The Slavic Department had the fortunate opportunity to host distinguished guest lecturers from Russia, U.S., and Germany to discuss a wide spectrum of topics. These speakers had the opportunity to share their research on topics from sculpture to race in Russian media. These lectures attracted a diverse audience from many departments, programs, and the general public.
St. Petersburg, Sculptor
Alipov’s talk reflected on the highly contentious erection of new and removal of old public statues across the former Soviet Union—a process which has, in the last two decades, been one of the most visible signs of the ongoing disputes about history, responsibility, nationality, and identity. His talk provided the opportunity not only to reflect on these processes in the post-Soviet space, but also on somewhat analogous issues that are proving to be very contentious in the United States today.

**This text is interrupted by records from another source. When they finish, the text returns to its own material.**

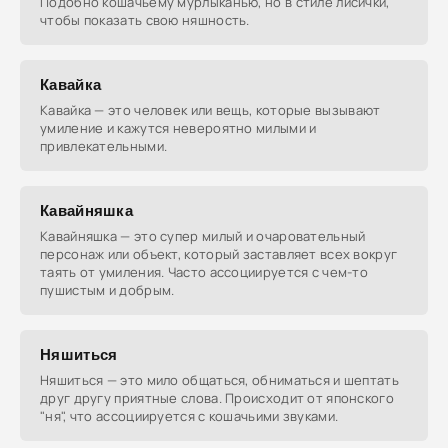
Подобно кошачьему мурлыканью, но в стиле лисички,
чтобы показать свою няшность.
Кавайка
Кавайка — это человек или вещь, которые вызывают
умиление и кажутся невероятно милыми и
привлекательными.
Кавайняшка
Кавайняшка — это супер милый и очаровательный
персонаж или объект, который заставляет всех вокруг
таять от умиления. Часто ассоциируется с чем-то
пушистым и добрым.
Няшиться
Няшиться — это мило общаться, обниматься и шептать
друг другу приятные слова. Происходит от японского
"ня", что ассоциируется с кошачьими звуками.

Saint-Domingue by Way of Saint-Petersburg: Imagining the Haitian Revolution in Imperial Russia
University of Pennsylvania
This talk was an exploration of how the Haitian Revolution was covered in the Russian presses from 1802-1804. The primary focus was on how the presence of Polish forces in Haiti (who were sent by Napoleon to put down the slave rebellion ostensibly in exchange for the repatriation of Polish territory from Russia) contributed to Russia’s favorable coverage of the Black insurgency. Wilson also directed attention on how the then emerging discourse of romantic nationalism was used to portray Russia’s imperial practices in neighboring Slavic territories (like Poland) as somehow physiologically distinct from the French colonial presence in the West Indies.

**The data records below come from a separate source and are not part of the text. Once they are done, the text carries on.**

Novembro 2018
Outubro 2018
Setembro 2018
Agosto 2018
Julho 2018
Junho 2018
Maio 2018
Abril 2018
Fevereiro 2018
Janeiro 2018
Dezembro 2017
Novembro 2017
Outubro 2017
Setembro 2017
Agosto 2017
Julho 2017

Explodity: Sound, Image, and Word in Russian Futurist Book Art
The product of close collaborations between poets and painters, the Russian artists’ books created between 1910 and 1915 are like no others. In reference to “Explodity”, Perloff argued that Futurist books were meant to be read, looked at, and listened to. The advanced abstraction of Kazimir Malevich offers a crucial context for manifestos by avant-garde poets Velimir Khlebnikov and Alexei Kruchenykh that dismissed referentiality and advocated the new poetic and phonic language of zaum (beyond the mind). Futurist and Formalist theory provide the basis for close readings of word-image-sound interplay in several Futurist books, including Pomada (Pomade) and Mirskontsa (Worldbackwards). The talk concluded by considering the wide-ranging legacy of these works in the midcentury global movement of sound and concrete poetry.

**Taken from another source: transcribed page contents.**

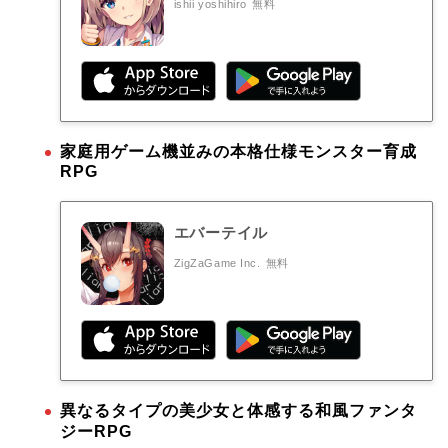
ishii yoshihiro
無料
家庭用ゲーム機並みの本格仕様モンスター育成
RPG
エバーテイル
ZigZaGame Inc.
無料
異なるタイプの美少女と体感する和風ファンタ
ジーRPG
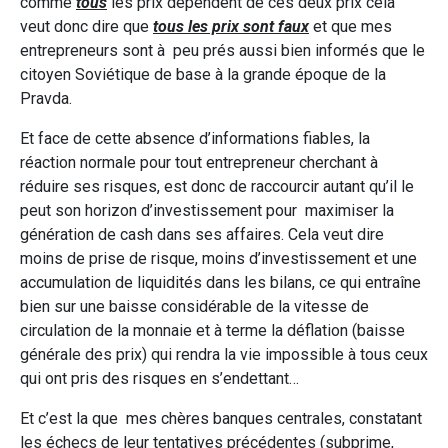
comme
tous
les prix dépendent de ces deux prix cela
veut donc dire que
tous les prix sont faux
et que mes
entrepreneurs sont à peu prés aussi bien informés que le
citoyen Soviétique de base à la grande époque de la
Pravda.
Et face de cette absence d’informations fiables, la
réaction normale pour tout entrepreneur cherchant à
réduire ses risques, est donc de raccourcir autant qu’il le
peut son horizon d’investissement pour maximiser la
génération de cash dans ses affaires. Cela veut dire
moins de prise de risque, moins d’investissement et une
accumulation de liquidités dans les bilans, ce qui entraîne
bien sur une baisse considérable de la vitesse de
circulation de la monnaie et à terme la déflation (baisse
générale des prix) qui rendra la vie impossible à tous ceux
qui ont pris des risques en s’endettant…
Et c’est la que mes chères banques centrales, constatant
les échecs de leur tentatives précédentes (subprime,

Kafka’s Babylonian Homeland: Intellectual Traditions in Bohemian History and the Problem of Recognition
Institute of Musicology, Weimar-Jena
Kafka’s local as well as regional and national life was characterized by multilingual, multidenominational and multicultural experiences that dominated the political, journalistic and cultural-literary discourse since the mid-19th century. The lecture aimed to reconstruct an universalist concept that was determined by a late-Josephinian reform catholicism or Bohemism (Bernard Bolzano, Adalbert Stifter) inspired by Leibniz and which was able to develop its effects into the 20th century. This effect on the history of ideas were examined using examples from Prague’s German, Jewish and Czech modernism (including Max Brod, Emanuel Rádl) and then investigating the extent to which Kafka’s work could be read in the context of universalist positions.